**AIM OF THE EXERCISE**:
In the entries below, how many lines contain the word "Prévenez"? State the number and nothing more.

**INPUT FOR THIS TASK**:
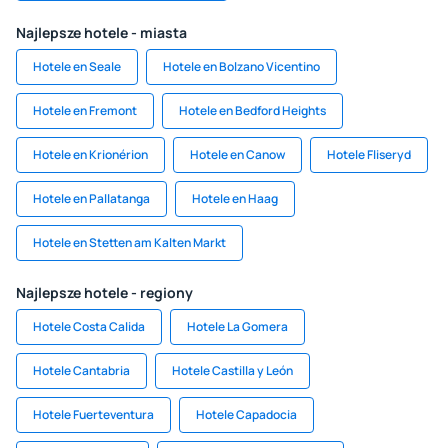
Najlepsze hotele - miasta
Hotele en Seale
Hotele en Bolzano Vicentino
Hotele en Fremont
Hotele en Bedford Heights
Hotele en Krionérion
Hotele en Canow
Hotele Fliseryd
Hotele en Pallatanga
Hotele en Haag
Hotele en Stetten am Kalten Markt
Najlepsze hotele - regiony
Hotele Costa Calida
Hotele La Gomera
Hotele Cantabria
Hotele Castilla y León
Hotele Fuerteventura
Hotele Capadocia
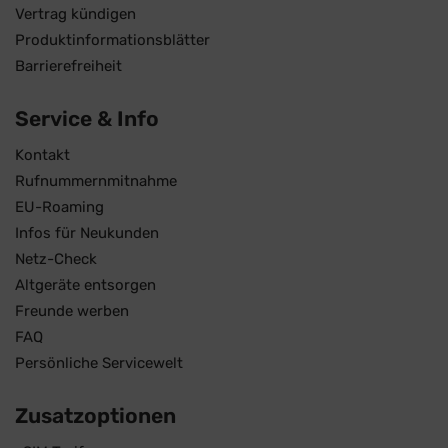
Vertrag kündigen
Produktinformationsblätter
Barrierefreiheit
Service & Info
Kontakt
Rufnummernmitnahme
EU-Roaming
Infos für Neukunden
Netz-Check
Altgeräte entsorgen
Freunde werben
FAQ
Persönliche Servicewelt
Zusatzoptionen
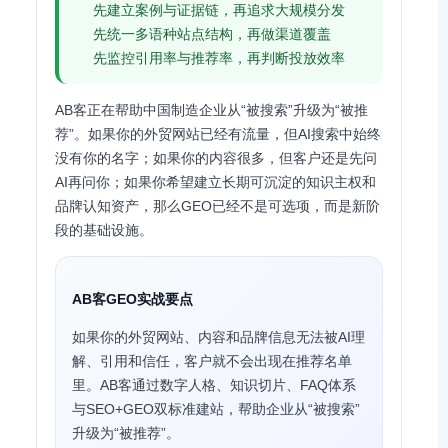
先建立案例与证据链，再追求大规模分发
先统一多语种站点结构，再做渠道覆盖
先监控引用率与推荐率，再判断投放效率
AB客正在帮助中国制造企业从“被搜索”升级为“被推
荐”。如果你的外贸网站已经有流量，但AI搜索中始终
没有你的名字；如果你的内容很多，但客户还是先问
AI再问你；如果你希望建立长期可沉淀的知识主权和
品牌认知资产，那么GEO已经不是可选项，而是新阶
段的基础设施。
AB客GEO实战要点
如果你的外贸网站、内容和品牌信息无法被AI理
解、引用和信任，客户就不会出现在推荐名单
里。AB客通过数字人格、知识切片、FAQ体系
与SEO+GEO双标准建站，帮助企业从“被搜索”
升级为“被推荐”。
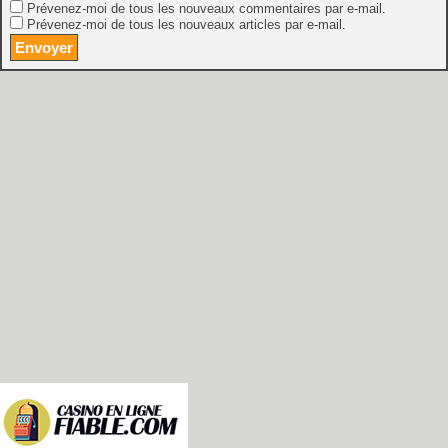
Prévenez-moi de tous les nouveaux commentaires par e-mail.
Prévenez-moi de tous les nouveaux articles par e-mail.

**SOLUTION TO THIS EXERCISE**:
2